TRY IT: Please transcribe the data that follows exactly as given, leaving out every picture.

DATASET RECORDS:
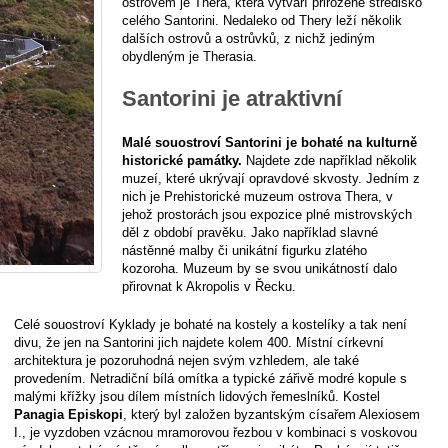
ostrovem je Thera, která vytváří přirozené středisko
celého Santorini. Nedaleko od Thery leží několik
dalších ostrovů a ostrůvků, z nichž jediným
obydleným je Therasia.
Santorini je atraktivní
Malé souostroví Santorini je bohaté na kulturně
historické památky.
Najdete zde například několik
muzeí, které ukrývají opravdové skvosty. Jedním z
nich je Prehistorické muzeum ostrova Thera, v
jehož prostorách jsou expozice plné mistrovských
děl z období pravěku. Jako například slavné
nástěnné malby či unikátní figurku zlatého
kozoroha. Muzeum by se svou unikátností dalo
přirovnat k Akropolis v Řecku.
Celé souostroví Kyklady je bohaté na kostely a kostelíky a tak není
divu, že jen na Santorini jich najdete kolem 400. Místní církevní
architektura je pozoruhodná nejen svým vzhledem, ale také
provedením. Netradiční bílá omítka a typické zářivě modré kopule s
malými křížky jsou dílem místních lidových řemeslníků. Kostel
Panagia Episkopi
, který byl založen byzantským císařem Alexiosem
I., je vyzdoben vzácnou mramorovou řezbou v kombinaci s voskovou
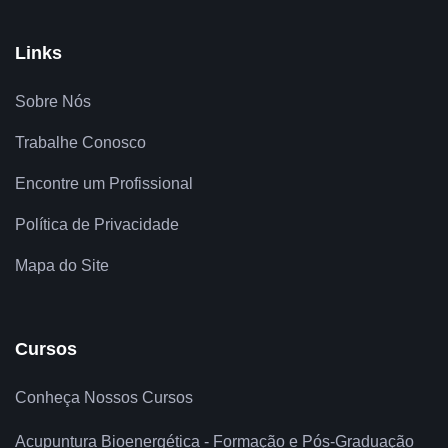
Links
Sobre Nós
Trabalhe Conosco
Encontre um Profissional
Política de Privacidade
Mapa do Site
Cursos
Conheça Nossos Cursos
Acupuntura Bioenergética - Formação e Pós-Graduação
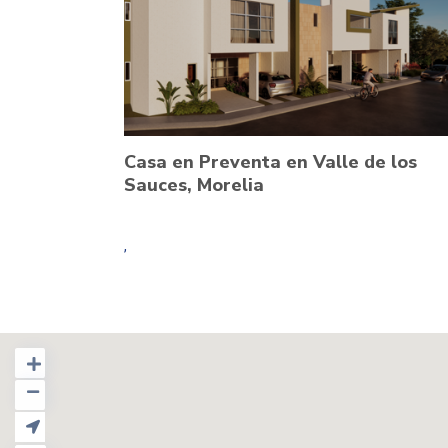
Casa en Preventa en Valle de los
Sauces, Morelia
,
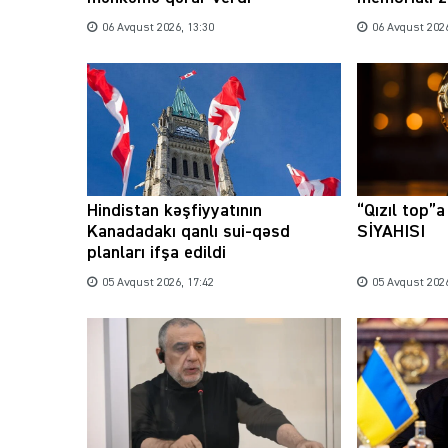
06 Avqust 2026, 13:30
06 Avqust 2026
Hindistan kəşfiyyatının
“Qızıl top”
Kanadadakı qanlı sui-qəsd
SİYAHISI
planları ifşa edildi
05 Avqust 2026, 17:42
05 Avqust 2026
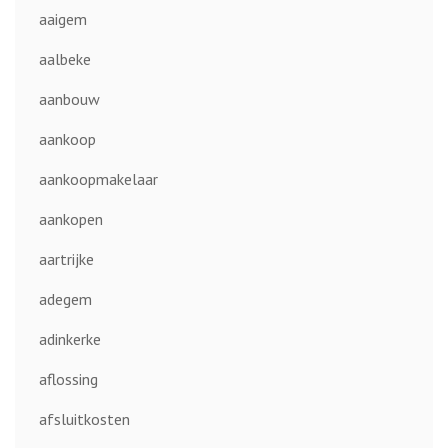
aaigem
aalbeke
aanbouw
aankoop
aankoopmakelaar
aankopen
aartrijke
adegem
adinkerke
aflossing
afsluitkosten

WRITTEN SOLUTION:
ostrovem je Thera, která vytváří přirozené středisko
celého Santorini. Nedaleko od Thery leží několik
dalších ostrovů a ostrůvků, z nichž jediným
obydleným je Therasia.
Santorini je atraktivní
Malé souostroví Santorini je bohaté na kulturně
historické památky.
Najdete zde například několik
muzeí, které ukrývají opravdové skvosty. Jedním z
nich je Prehistorické muzeum ostrova Thera, v
jehož prostorách jsou expozice plné mistrovských
děl z období pravěku. Jako například slavné
nástěnné malby či unikátní figurku zlatého
kozoroha. Muzeum by se svou unikátností dalo
přirovnat k Akropolis v Řecku.
Celé souostroví Kyklady je bohaté na kostely a kostelíky a tak není
divu, že jen na Santorini jich najdete kolem 400. Místní církevní
architektura je pozoruhodná nejen svým vzhledem, ale také
provedením. Netradiční bílá omítka a typické zářivě modré kopule s
malými křížky jsou dílem místních lidových řemeslníků. Kostel
Panagia Episkopi
, který byl založen byzantským císařem Alexiosem
I., je vyzdoben vzácnou mramorovou řezbou v kombinaci s voskovou
Links
Sobre Nós
Trabalhe Conosco
Encontre um Profissional
Política de Privacidade
Mapa do Site
Cursos
Conheça Nossos Cursos
Acupuntura Bioenergética - Formação e Pós-Graduação
Casa en Preventa en Valle de los
Sauces, Morelia
,
06 Avqust 2026, 13:30
06 Avqust 2026
Hindistan kəşfiyyatının
“Qızıl top”
Kanadadakı qanlı sui-qəsd
SİYAHISI
planları ifşa edildi
05 Avqust 2026, 17:42
05 Avqust 2026
aaigem
aalbeke
aanbouw
aankoop
aankoopmakelaar
aankopen
aartrijke
adegem
adinkerke
aflossing
afsluitkosten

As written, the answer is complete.